Variole du singe : l’OMS s’attend à une hausse des cas et appelle à vacciner les personnes infectées

Dans un communiqué publié sur son site officiel, l’OMS (Organisation Mondiale de la Santé) dit s’attendre à une hausse des cas de varioles du singe et mise sur la vaccination pour contenir la contagion

L’Organisation Mondiale de la Santé tire la sonnette d’alarme. Alors que les cas de varioles du singe continuent de gagner du terrain dans le monde, l’institution internationale, dans un communiqué rendu public ce 21 mai et lu par Lecourrier-du-soir.com, s’attend à une hausse des cas dans les jours, voire les mois qui viennent.

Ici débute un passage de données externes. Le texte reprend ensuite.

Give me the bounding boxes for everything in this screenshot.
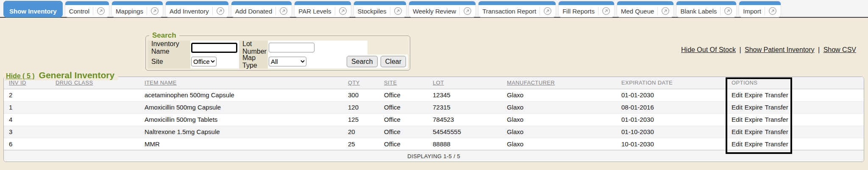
hide-out-of-stock-link[interactable]: Hide Out Of Stock (681, 46, 736, 53)
map-type-label: Map Type (239, 55, 268, 69)
tab-label: Add Inventory (170, 8, 209, 15)
transfer-link[interactable]: Transfer (765, 128, 788, 135)
link-separator: | (816, 46, 821, 53)
tab-accent-cap (739, 1, 781, 5)
tab-accent-cap (65, 1, 109, 5)
paging-status: DISPLAYING 1-5 / 5 (4, 150, 864, 162)
tab-stockpiles[interactable]: Stockpiles (353, 1, 406, 17)
open-in-new-icon[interactable] (279, 7, 288, 15)
open-in-new-icon[interactable] (463, 7, 472, 15)
lot-number-input[interactable] (269, 43, 314, 52)
cell-qty: 120 (343, 101, 379, 113)
tab-divider (598, 7, 598, 15)
expire-link[interactable]: Expire (745, 104, 763, 111)
tab-control[interactable]: Control (65, 1, 109, 17)
show-patient-inventory-link[interactable]: Show Patient Inventory (745, 46, 815, 53)
open-in-new-icon[interactable] (97, 7, 105, 15)
expire-link[interactable]: Expire (745, 116, 763, 123)
column-header-lot[interactable]: LOT (428, 77, 502, 89)
search-panel: Inventory Name Lot Number Site Office Ma… (145, 36, 410, 71)
open-in-new-icon[interactable] (602, 7, 610, 15)
transfer-link[interactable]: Transfer (765, 104, 788, 111)
map-type-select[interactable]: All (269, 57, 306, 66)
open-in-new-icon[interactable] (150, 7, 159, 15)
tab-divider (335, 7, 335, 15)
open-in-new-icon[interactable] (724, 7, 732, 15)
tab-weekly-review[interactable]: Weekly Review (409, 1, 476, 17)
open-in-new-icon[interactable] (543, 7, 552, 15)
tab-transaction-report[interactable]: Transaction Report (478, 1, 556, 17)
tab-show-inventory[interactable]: Show Inventory (3, 1, 63, 17)
tab-accent-cap (479, 1, 556, 5)
transfer-link[interactable]: Transfer (765, 91, 788, 99)
tab-fill-reports[interactable]: Fill Reports (558, 1, 615, 17)
cell-item-name: Naltrexone 1.5mg Capsule (139, 126, 343, 138)
column-header-qty[interactable]: QTY (343, 77, 379, 89)
transfer-link[interactable]: Transfer (765, 140, 788, 148)
site-select[interactable]: Office (191, 57, 217, 66)
cell-drug-class (50, 89, 139, 101)
tab-accent-cap (166, 1, 228, 5)
tab-label: Add Donated (235, 8, 273, 15)
tab-divider (459, 7, 460, 15)
open-in-new-icon[interactable] (216, 7, 225, 15)
column-header-manufacturer[interactable]: MANUFACTURER (502, 77, 616, 89)
tab-divider (540, 7, 540, 15)
expire-link[interactable]: Expire (745, 140, 763, 148)
tab-divider (390, 7, 390, 15)
tab-blank-labels[interactable]: Blank Labels (676, 1, 737, 17)
tab-add-inventory[interactable]: Add Inventory (165, 1, 229, 17)
tab-label: Stockpiles (358, 8, 387, 15)
cell-qty: 125 (343, 113, 379, 126)
hide-count-link[interactable]: Hide ( 5 ) (6, 72, 35, 80)
tab-add-donated[interactable]: Add Donated (231, 1, 292, 17)
cell-item-name: MMR (139, 138, 343, 150)
tab-label: Transaction Report (482, 8, 536, 15)
inventory-table: INV ID DRUG CLASS ITEM NAME QTY SITE LOT… (4, 77, 864, 162)
tab-mappings[interactable]: Mappings (111, 1, 163, 17)
link-separator: | (737, 46, 743, 53)
tab-divider (212, 7, 213, 15)
cell-inv-id: 2 (4, 89, 50, 101)
open-in-new-icon[interactable] (394, 7, 402, 15)
open-in-new-icon[interactable] (768, 7, 777, 15)
table-row: 3 Naltrexone 1.5mg Capsule 20 Office 545… (4, 126, 864, 138)
tab-divider (657, 7, 658, 15)
site-label: Site (148, 55, 190, 69)
search-button[interactable]: Search (347, 56, 378, 67)
edit-link[interactable]: Edit (732, 128, 743, 135)
column-header-item-name[interactable]: ITEM NAME (139, 77, 343, 89)
open-in-new-icon[interactable] (661, 7, 670, 15)
tab-accent-cap (354, 1, 406, 5)
edit-link[interactable]: Edit (732, 116, 743, 123)
tab-med-queue[interactable]: Med Queue (617, 1, 674, 17)
tab-label: Weekly Review (413, 8, 456, 15)
search-grid-filler (367, 41, 408, 55)
edit-link[interactable]: Edit (732, 104, 743, 111)
cell-lot: 54545555 (428, 126, 502, 138)
table-row: 6 MMR 25 Office 88888 Glaxo 10-01-2030 E… (4, 138, 864, 150)
cell-spacer (801, 138, 864, 150)
tab-label: Import (743, 8, 761, 15)
show-csv-link[interactable]: Show CSV (823, 46, 856, 53)
general-inventory-title: General Inventory (39, 70, 115, 80)
edit-link[interactable]: Edit (732, 91, 743, 99)
tab-par-levels[interactable]: PAR Levels (294, 1, 351, 17)
inventory-name-input[interactable] (191, 43, 237, 53)
edit-link[interactable]: Edit (732, 140, 743, 148)
tab-accent-cap (409, 1, 476, 5)
cell-drug-class (50, 126, 139, 138)
cell-qty: 25 (343, 138, 379, 150)
tab-label: PAR Levels (298, 8, 331, 15)
tab-label: Fill Reports (562, 8, 595, 15)
transfer-link[interactable]: Transfer (765, 116, 788, 123)
clear-button[interactable]: Clear (381, 56, 406, 67)
expire-link[interactable]: Expire (745, 91, 763, 99)
column-header-site[interactable]: SITE (379, 77, 428, 89)
table-row: 2 acetaminophen 500mg Capsule 300 Office… (4, 89, 864, 101)
tab-import[interactable]: Import (739, 1, 781, 17)
open-in-new-icon[interactable] (339, 7, 347, 15)
expire-link[interactable]: Expire (745, 128, 763, 135)
column-header-spacer (801, 77, 864, 89)
cell-site: Office (379, 101, 428, 113)
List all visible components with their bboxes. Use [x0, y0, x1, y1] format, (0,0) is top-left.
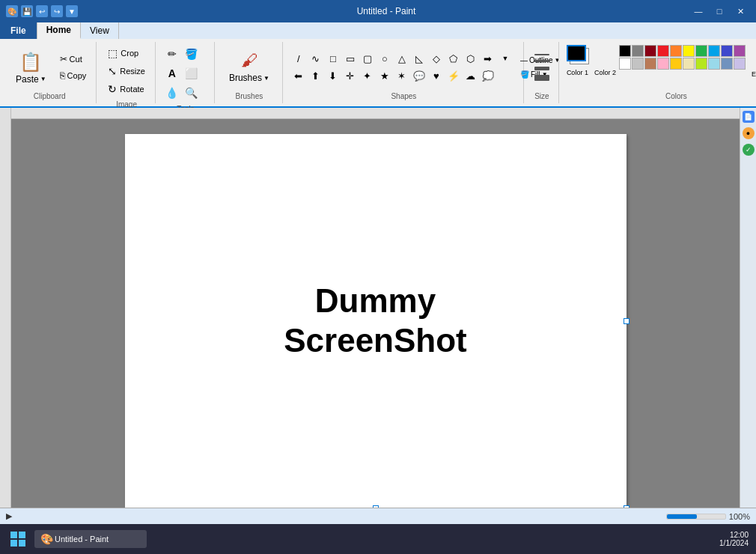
brushes-button[interactable]: 🖌 Brushes ▼: [222, 45, 276, 87]
taskbar-paint-item[interactable]: 🎨 Untitled - Paint: [34, 530, 147, 548]
undo-icon[interactable]: ↩: [36, 5, 48, 17]
shape-rect[interactable]: □: [325, 50, 341, 67]
paste-dropdown-icon[interactable]: ▼: [40, 76, 46, 82]
sidebar-icon-3[interactable]: ✓: [743, 144, 755, 156]
shape-cloud[interactable]: ☁: [463, 67, 479, 84]
right-sidebar: 📄 ● ✓: [740, 108, 756, 508]
shape-rounded-rect[interactable]: ▢: [359, 50, 376, 67]
quick-access-icon[interactable]: ▼: [66, 5, 78, 17]
color1-swatch[interactable]: [567, 45, 586, 61]
paint-canvas[interactable]: Dummy ScreenShot: [125, 134, 627, 508]
magnify-tool[interactable]: 🔍: [183, 84, 201, 102]
color-palette: [619, 45, 746, 70]
tab-home[interactable]: Home: [37, 22, 81, 39]
shape-lightning[interactable]: ⚡: [445, 67, 462, 84]
color-picker-tool[interactable]: 💧: [163, 84, 181, 102]
color-lightblue[interactable]: [708, 58, 720, 70]
shape-star4[interactable]: ✦: [359, 67, 376, 84]
color-lightgray[interactable]: [632, 58, 644, 70]
shape-right-arrow[interactable]: ➡: [480, 50, 496, 67]
edit-colors-button[interactable]: Edit colors: [749, 45, 756, 79]
color-blue[interactable]: [708, 45, 720, 57]
shapes-grid: / ∿ □ ▭ ▢ ○ △ ◺ ◇ ⬠ ⬡ ➡ ▼: [290, 50, 513, 84]
canvas-resize-handle-s[interactable]: [373, 505, 379, 508]
color-yellow[interactable]: [683, 45, 695, 57]
shape-oval-callout[interactable]: 💭: [480, 67, 496, 84]
color-lime[interactable]: [695, 58, 707, 70]
color-steelblue[interactable]: [721, 58, 733, 70]
resize-button[interactable]: ⤡ Resize: [104, 63, 149, 79]
shape-curve[interactable]: ∿: [308, 50, 324, 67]
color-indigo[interactable]: [721, 45, 733, 57]
shape-diamond[interactable]: ◇: [428, 50, 445, 67]
canvas-resize-handle-se[interactable]: [624, 505, 630, 508]
start-button[interactable]: [4, 526, 31, 553]
tab-view[interactable]: View: [81, 22, 119, 39]
brushes-dropdown-icon[interactable]: ▼: [263, 75, 269, 82]
shape-heart[interactable]: ♥: [428, 67, 445, 84]
shape-hexagon[interactable]: ⬡: [463, 50, 479, 67]
cut-button[interactable]: ✂ Cut: [56, 52, 91, 67]
shape-4way-arrow[interactable]: ✛: [342, 67, 359, 84]
sidebar-icon-2[interactable]: ●: [743, 127, 755, 139]
copy-icon: ⎘: [60, 70, 65, 81]
canvas-wrapper: Dummy ScreenShot: [11, 108, 740, 508]
copy-button[interactable]: ⎘ Copy: [56, 68, 91, 83]
tab-file[interactable]: File: [0, 22, 37, 39]
crop-button[interactable]: ⬚ Crop: [104, 45, 142, 61]
brushes-label: Brushes: [229, 73, 262, 83]
shape-right-triangle[interactable]: ◺: [411, 50, 427, 67]
shapes-more[interactable]: ▼: [497, 50, 513, 67]
color-brown[interactable]: [644, 58, 656, 70]
paste-button[interactable]: 📋 Paste ▼: [9, 46, 53, 88]
rotate-button[interactable]: ↻ Rotate: [104, 81, 147, 97]
size-selector[interactable]: [531, 51, 552, 84]
fill-tool[interactable]: 🪣: [183, 45, 201, 63]
color-lavender[interactable]: [734, 58, 746, 70]
shape-up-arrow[interactable]: ⬆: [308, 67, 324, 84]
shapes-label: Shapes: [290, 89, 517, 100]
size-line-4: [534, 75, 549, 81]
color-purple[interactable]: [734, 45, 746, 57]
color-red[interactable]: [657, 45, 669, 57]
color-orange[interactable]: [670, 45, 682, 57]
color-darkred[interactable]: [644, 45, 656, 57]
shape-rect2[interactable]: ▭: [342, 50, 359, 67]
sidebar-icon-1[interactable]: 📄: [743, 111, 755, 123]
status-text: ▶: [6, 511, 12, 521]
zoom-slider[interactable]: [666, 514, 726, 520]
shape-pentagon[interactable]: ⬠: [445, 50, 462, 67]
close-button[interactable]: ✕: [731, 4, 750, 19]
canvas-resize-handle-e[interactable]: [624, 318, 630, 324]
color-white[interactable]: [619, 58, 631, 70]
color-lightyellow[interactable]: [683, 58, 695, 70]
color-pink[interactable]: [657, 58, 669, 70]
pencil-tool[interactable]: ✏: [163, 45, 181, 63]
paint-window: 🎨 💾 ↩ ↪ ▼ Untitled - Paint — □ ✕ File Ho…: [0, 0, 756, 524]
maximize-button[interactable]: □: [710, 4, 729, 19]
image-label: Image: [104, 97, 149, 109]
canvas-scroll-area[interactable]: Dummy ScreenShot: [11, 119, 740, 508]
save-icon[interactable]: 💾: [21, 5, 33, 17]
redo-icon[interactable]: ↪: [51, 5, 63, 17]
shapes-group-content: / ∿ □ ▭ ▢ ○ △ ◺ ◇ ⬠ ⬡ ➡ ▼: [290, 45, 517, 89]
shape-down-arrow[interactable]: ⬇: [325, 67, 341, 84]
color-black[interactable]: [619, 45, 631, 57]
color-darkgray[interactable]: [632, 45, 644, 57]
shape-star5[interactable]: ★: [377, 67, 393, 84]
zoom-level: 100%: [729, 512, 750, 521]
minimize-button[interactable]: —: [689, 4, 708, 19]
top-ruler: [11, 108, 740, 119]
shape-left-arrow[interactable]: ⬅: [290, 67, 307, 84]
shape-ellipse[interactable]: ○: [377, 50, 393, 67]
color-green[interactable]: [695, 45, 707, 57]
text-tool[interactable]: A: [163, 64, 181, 82]
shape-callout[interactable]: 💬: [411, 67, 427, 84]
shape-star6[interactable]: ✶: [394, 67, 410, 84]
taskbar-clock: 12:00 1/1/2024: [716, 529, 752, 549]
clipboard-small-btns: ✂ Cut ⎘ Copy: [56, 52, 91, 83]
shape-line[interactable]: /: [290, 50, 307, 67]
eraser-tool[interactable]: ⬜: [183, 64, 201, 82]
color-gold[interactable]: [670, 58, 682, 70]
shape-triangle[interactable]: △: [394, 50, 410, 67]
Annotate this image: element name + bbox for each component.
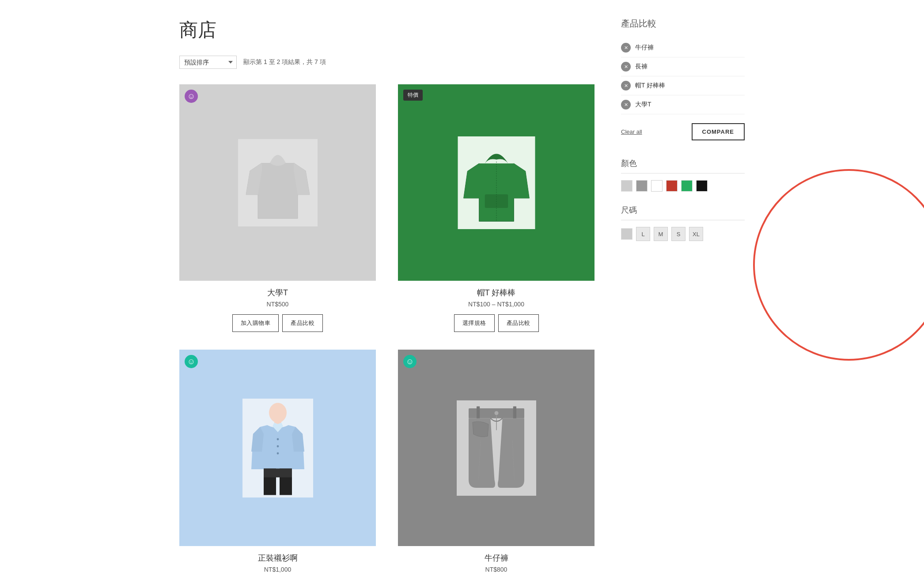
svg-point-21 bbox=[754, 170, 924, 360]
product-name: 大學T bbox=[179, 287, 376, 298]
sort-select[interactable]: 預設排序 價格由低到高 價格由高到低 最新商品 bbox=[179, 56, 237, 69]
product-name: 牛仔褲 bbox=[398, 553, 595, 563]
page-title: 商店 bbox=[179, 18, 595, 42]
size-swatch[interactable]: M bbox=[654, 227, 668, 241]
clear-all-button[interactable]: Clear all bbox=[621, 128, 642, 135]
color-swatch[interactable] bbox=[636, 180, 648, 192]
size-swatch[interactable]: XL bbox=[689, 227, 703, 241]
svg-rect-16 bbox=[513, 406, 516, 420]
smiley-badge: ☺ bbox=[185, 90, 198, 103]
product-compare-button[interactable]: 產品比較 bbox=[282, 314, 323, 332]
svg-point-9 bbox=[276, 452, 279, 454]
product-name: 帽T 好棒棒 bbox=[398, 287, 595, 298]
product-card: ☺ bbox=[179, 84, 376, 332]
product-price: NT$100 – NT$1,000 bbox=[398, 301, 595, 308]
color-swatch[interactable] bbox=[666, 180, 678, 192]
compare-actions: Clear all COMPARE bbox=[621, 123, 745, 140]
compare-item: 長褲 bbox=[621, 57, 745, 76]
compare-item-name: 帽T 好棒棒 bbox=[635, 82, 665, 90]
remove-compare-button[interactable] bbox=[621, 100, 631, 109]
product-name: 正裝襯衫啊 bbox=[179, 553, 376, 563]
sidebar: 產品比較 牛仔褲 長褲 帽T 好棒棒 大學T Clear all COMP bbox=[621, 18, 745, 580]
compare-button[interactable]: COMPARE bbox=[692, 123, 745, 140]
size-options: L M S XL bbox=[621, 227, 745, 241]
products-grid: ☺ bbox=[179, 84, 595, 580]
remove-compare-button[interactable] bbox=[621, 62, 631, 72]
product-image bbox=[179, 84, 376, 281]
compare-item-name: 長褲 bbox=[635, 63, 648, 71]
product-image-wrapper: 特價 bbox=[398, 84, 595, 281]
size-swatch[interactable]: S bbox=[671, 227, 685, 241]
remove-compare-button[interactable] bbox=[621, 43, 631, 53]
result-count: 顯示第 1 至 2 項結果，共 7 項 bbox=[243, 58, 326, 66]
color-filter-section: 顏色 bbox=[621, 158, 745, 192]
size-swatch[interactable]: L bbox=[636, 227, 650, 241]
smiley-badge: ☺ bbox=[185, 355, 198, 368]
product-image bbox=[398, 84, 595, 281]
product-price: NT$800 bbox=[398, 566, 595, 573]
color-swatch[interactable] bbox=[696, 180, 708, 192]
size-filter-title: 尺碼 bbox=[621, 205, 745, 220]
product-price: NT$500 bbox=[179, 301, 376, 308]
annotation-circle bbox=[747, 163, 924, 366]
color-swatch[interactable] bbox=[651, 180, 663, 192]
color-swatch[interactable] bbox=[681, 180, 693, 192]
svg-rect-12 bbox=[264, 468, 292, 477]
color-swatch[interactable] bbox=[621, 180, 632, 192]
smiley-badge: ☺ bbox=[403, 355, 417, 368]
size-filter-section: 尺碼 L M S XL bbox=[621, 205, 745, 241]
product-card: 特價 bbox=[398, 84, 595, 332]
sale-badge: 特價 bbox=[403, 90, 423, 101]
remove-compare-button[interactable] bbox=[621, 81, 631, 90]
svg-point-5 bbox=[269, 403, 287, 422]
svg-point-8 bbox=[276, 445, 279, 447]
product-image-wrapper: ☺ bbox=[179, 84, 376, 281]
compare-item: 大學T bbox=[621, 95, 745, 114]
svg-point-7 bbox=[276, 438, 279, 440]
select-variant-button[interactable]: 選擇規格 bbox=[454, 314, 495, 332]
add-to-cart-button[interactable]: 加入購物車 bbox=[232, 314, 279, 332]
compare-list: 牛仔褲 長褲 帽T 好棒棒 大學T bbox=[621, 38, 745, 114]
product-actions: 加入購物車 產品比較 bbox=[179, 314, 376, 332]
sort-bar: 預設排序 價格由低到高 價格由高到低 最新商品 顯示第 1 至 2 項結果，共 … bbox=[179, 56, 595, 69]
compare-item: 帽T 好棒棒 bbox=[621, 76, 745, 95]
product-price: NT$1,000 bbox=[179, 566, 376, 573]
svg-rect-15 bbox=[477, 406, 480, 420]
compare-item-name: 大學T bbox=[635, 101, 651, 109]
product-compare-button[interactable]: 產品比較 bbox=[498, 314, 539, 332]
compare-item-name: 牛仔褲 bbox=[635, 44, 654, 52]
color-filter-title: 顏色 bbox=[621, 158, 745, 173]
product-image bbox=[179, 350, 376, 546]
product-image-wrapper: ☺ bbox=[179, 350, 376, 546]
size-swatch-placeholder bbox=[621, 228, 632, 240]
product-card: ☺ bbox=[398, 350, 595, 580]
product-card: ☺ bbox=[179, 350, 376, 580]
product-image-wrapper: ☺ bbox=[398, 350, 595, 546]
product-actions: 選擇規格 產品比較 bbox=[398, 314, 595, 332]
color-options bbox=[621, 180, 745, 192]
compare-item: 牛仔褲 bbox=[621, 38, 745, 57]
svg-point-17 bbox=[494, 411, 498, 415]
product-image bbox=[398, 350, 595, 546]
sidebar-title: 產品比較 bbox=[621, 18, 745, 30]
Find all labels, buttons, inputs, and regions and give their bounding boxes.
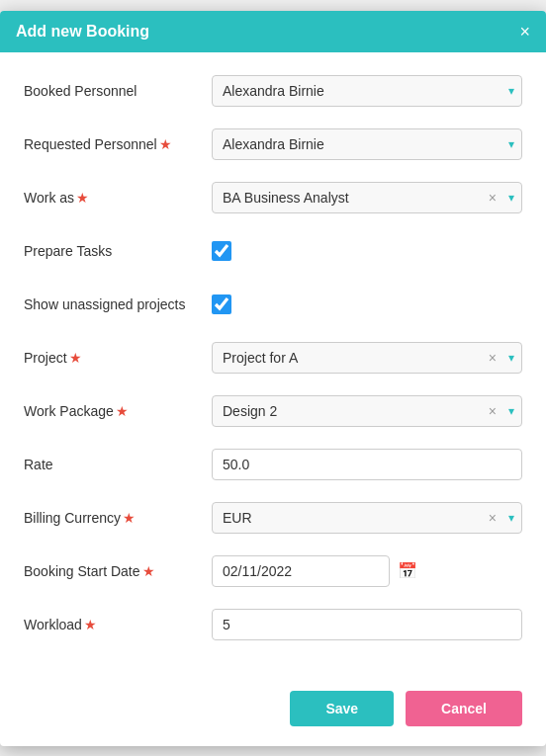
workload-input[interactable]: [212, 609, 522, 640]
workload-label: Workload★: [24, 617, 212, 632]
work-package-row: Work Package★ Design 2 × ▾: [24, 392, 522, 430]
billing-currency-label: Billing Currency★: [24, 510, 212, 526]
rate-label: Rate: [24, 457, 212, 472]
booking-start-date-label: Booking Start Date★: [24, 563, 212, 579]
rate-input[interactable]: [212, 449, 522, 480]
modal-header: Add new Booking ×: [0, 11, 546, 52]
required-mark: ★: [69, 350, 82, 366]
billing-currency-row: Billing Currency★ EUR × ▾: [24, 499, 522, 537]
project-select-wrapper: Project for A × ▾: [212, 342, 522, 374]
required-mark: ★: [116, 403, 129, 419]
work-package-clear-button[interactable]: ×: [489, 403, 497, 419]
project-label: Project★: [24, 350, 212, 366]
project-clear-button[interactable]: ×: [489, 350, 497, 366]
requested-personnel-select-wrapper: Alexandra Birnie ▾: [212, 128, 522, 160]
workload-control: [212, 609, 522, 640]
billing-currency-clear-button[interactable]: ×: [489, 510, 497, 526]
show-unassigned-row: Show unassigned projects: [24, 286, 522, 323]
show-unassigned-checkbox-wrapper: [212, 294, 522, 314]
close-button[interactable]: ×: [519, 23, 530, 41]
show-unassigned-checkbox[interactable]: [212, 294, 231, 314]
booked-personnel-select[interactable]: Alexandra Birnie: [212, 75, 522, 107]
requested-personnel-control: Alexandra Birnie ▾: [212, 128, 522, 160]
requested-personnel-label: Requested Personnel★: [24, 136, 212, 152]
cancel-button[interactable]: Cancel: [406, 691, 522, 726]
calendar-icon[interactable]: 📅: [398, 561, 417, 580]
prepare-tasks-checkbox[interactable]: [212, 241, 231, 261]
booked-personnel-row: Booked Personnel Alexandra Birnie ▾: [24, 72, 522, 110]
booking-start-date-input[interactable]: [212, 555, 390, 587]
booking-start-date-control: 📅: [212, 555, 522, 587]
project-control: Project for A × ▾: [212, 342, 522, 374]
work-package-select-wrapper: Design 2 × ▾: [212, 395, 522, 427]
add-booking-modal: Add new Booking × Booked Personnel Alexa…: [0, 11, 546, 746]
save-button[interactable]: Save: [290, 691, 394, 726]
work-as-clear-button[interactable]: ×: [489, 190, 497, 206]
booking-start-date-row: Booking Start Date★ 📅: [24, 552, 522, 590]
modal-footer: Save Cancel: [0, 679, 546, 746]
date-wrapper: 📅: [212, 555, 522, 587]
booked-personnel-select-wrapper: Alexandra Birnie ▾: [212, 75, 522, 107]
billing-currency-control: EUR × ▾: [212, 502, 522, 534]
booked-personnel-control: Alexandra Birnie ▾: [212, 75, 522, 107]
rate-control: [212, 449, 522, 480]
billing-currency-select-wrapper: EUR × ▾: [212, 502, 522, 534]
required-mark: ★: [142, 563, 155, 579]
prepare-tasks-row: Prepare Tasks: [24, 232, 522, 270]
work-package-control: Design 2 × ▾: [212, 395, 522, 427]
requested-personnel-select[interactable]: Alexandra Birnie: [212, 128, 522, 160]
required-mark: ★: [159, 136, 172, 152]
work-as-row: Work as★ BA Business Analyst × ▾: [24, 179, 522, 216]
modal-body: Booked Personnel Alexandra Birnie ▾ Requ…: [0, 52, 546, 679]
prepare-tasks-checkbox-wrapper: [212, 241, 522, 261]
project-select[interactable]: Project for A: [212, 342, 522, 374]
workload-row: Workload★: [24, 606, 522, 643]
work-as-select[interactable]: BA Business Analyst: [212, 182, 522, 213]
required-mark: ★: [123, 510, 136, 526]
required-mark: ★: [76, 190, 89, 206]
prepare-tasks-label: Prepare Tasks: [24, 243, 212, 259]
requested-personnel-row: Requested Personnel★ Alexandra Birnie ▾: [24, 126, 522, 163]
show-unassigned-label: Show unassigned projects: [24, 296, 212, 312]
booked-personnel-label: Booked Personnel: [24, 83, 212, 99]
rate-row: Rate: [24, 446, 522, 483]
work-as-control: BA Business Analyst × ▾: [212, 182, 522, 213]
billing-currency-select[interactable]: EUR: [212, 502, 522, 534]
work-as-label: Work as★: [24, 190, 212, 206]
project-row: Project★ Project for A × ▾: [24, 339, 522, 377]
show-unassigned-control: [212, 294, 522, 314]
required-mark: ★: [84, 617, 97, 632]
modal-title: Add new Booking: [16, 23, 149, 41]
prepare-tasks-control: [212, 241, 522, 261]
work-package-select[interactable]: Design 2: [212, 395, 522, 427]
work-package-label: Work Package★: [24, 403, 212, 419]
work-as-select-wrapper: BA Business Analyst × ▾: [212, 182, 522, 213]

“La situation est en train d’évoluer et l’OMS s’attend à plus de cas de varioles du singe au moment où la surveillance s’étend dans les mois non encore touchés par l’épidémie”, note l’OMS. Dans son communiqué, l’Organisation Mondiale de la Santé fait savoir que la transmission, pour le moment, se fait par le biais de rapports sexuels entre personnes de même sexe. Cependant, elle tient aussi à préciser que les personnes les plus à risque sont celles en contact physique avec des personnes infectées.

Dans le communiqué lu par notre média, l’OMS énumère les pays occidentaux où des cas ont récemment été détectés. Parmi les plus touchés, figurent l’Espagne (entre 21 et 30 cas), le Portugal (entre 21 et 30 cas) et le Royaume-Uni (entre 21 et 30 ans). D’autres pays tels que les Pays-Bas, la France, l’Italie, le Canada ou encore les Etats-Unis comptent pour le moment entre 1 et 5 cas.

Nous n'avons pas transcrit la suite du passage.